Is it unethical to engineer for peoples' compulsions?
What Facebook and slot machines share is the ability to provide fast feedback to simple actions; they deliver tiny rewards on an imperfectly predictable “payout” schedule. These are coercive loops, distorting whatever the original intention of the user was. What began as “See a picture of person X” becomes “keep seeing more pictures.” The mechanism itself becomes the point.
The problem with giving people what they want:
You could argue that designers are simply giving the people what they want. The data says people spend a lot of time looking at pictures; so, Facebook serves up the pictures. Simple as that.
Engagement is usually the currency of the social network realm. Since it’s much harder to measure whether someone is actually enjoying an experience than it is to measure the number of minutes someone spends doing it, engagement is typically measured by time. And so, Silicon Valley has made the case to itself (and to the users of its software) that we are voting with our clicks.
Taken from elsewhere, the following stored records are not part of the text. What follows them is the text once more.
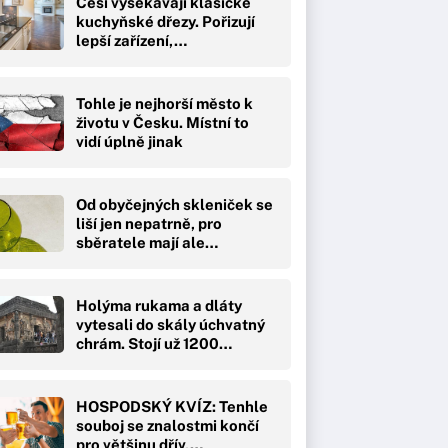
Češi vysekávají klasické
kuchyňské dřezy. Pořizují
lepší zařízení,…
Tohle je nejhorší město k
životu v Česku. Místní to
vidí úplně jinak
Od obyčejných skleniček se
liší jen nepatrně, pro
sběratele mají ale…
Holýma rukama a dláty
vytesali do skály úchvatný
chrám. Stojí už 1200…
HOSPODSKÝ KVÍZ: Tenhle
souboj se znalostmi končí
pro většinu dřív,…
But there’s a problem. A definition of “what people want” got smuggled in with the data. The definition starts logically: People go to sites they like. But then it gets wobblier. They say that the more time you spend on a site or part of a site, the more you like it. Of course, that completely elides the role the company itself plays in shaping user behavior to increase consumption. And it ignores that people sometimes (often?) do things to themselves that they don’t like. Who “likes” spending hours flipping channels—and yet it’s been a core part of the American experience for decades.
What if the 400 minutes a month people spend on Facebook is mostly (or even partly) spent in the machine zone, hypnotized, accumulating ad impressions for the company?
Here’s my contention: Thinking about the machine zone and the coercive loops that initiate it has great explanatory power. It explains the “lost time” feeling I’ve had on various social networks, and that I’ve heard other people talk about. It explains how the more Facebook has tuned its services, the more people seem to dislike the experiences they have, even as they don’t abandon them. It helps explain why people keep going back to services that suck them in, even when they say they don’t want to.
It helps me understand why social media, which began with the good intention of connecting people, has become such a fraught subject. Among the tech savvy, it is seen as an act of bravery to say, “I love Facebook.”
Because designers and developers interpreted maximizing “time on site,” “stickiness,” “engagement,” as giving people what they wanted, they built a system that elicits compulsive responses from people that they later regret.